The origins of the enamel that gives our teeth their bite is no ordinary fish tale.

Scientists said fossil and genetic evidence indicates enamel did not originate in the teeth but in the scales of ancient fish thatlived more than 400 million years ago, and only later became a key component in teeth.

Enamel is the hardest tissue produced in the bodies of people and other vertebrates but scientists have been uncertain about its beginnings.

The researchers examined fossils of two primitive bony fish from the Silurian Period, a time of evolutionary advances in marine life, and found an enamel coating on their scales but no enamel on their teeth.

Only millions of years later through evolutionary processes did fish exploit the enamel to make teeth harder and stronger, they said.

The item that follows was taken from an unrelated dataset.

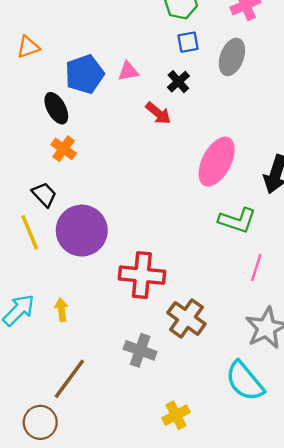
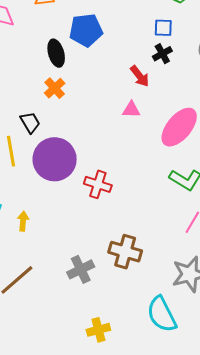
blue square: (188, 42) -> (163, 28), moved
pink triangle: (128, 71) -> (131, 110), moved
red cross: (142, 275) -> (98, 184), moved, size x0.7
brown cross: (187, 318) -> (125, 252), turned -32
gray cross: (140, 350) -> (81, 269), turned 32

“This is important because it is unexpected. In us, enamel is only found on teeth, and it is very important for their function, so it is natural to assume that it evolved there,” said paleontologist Per Erik Ahlberg of Sweden’s University of Uppsala, whose research appears in the journal Nature.

Enamel, shiny and white, is one of the main tissues in teeth in most vertebrates, composed almost entirely of calcium phosphate.

Fish are the ancestors of terrestrial vertebrates including amphibians, reptiles, birds and mammals, including humans.

“Although this tissue on our teeth is used for biting or shearing, it was originally used as a protective tissue such as in living primitive fishes including gars and bichirs,” added paleontologist Qingming Qu of Uppsala University and the University of Ottawa.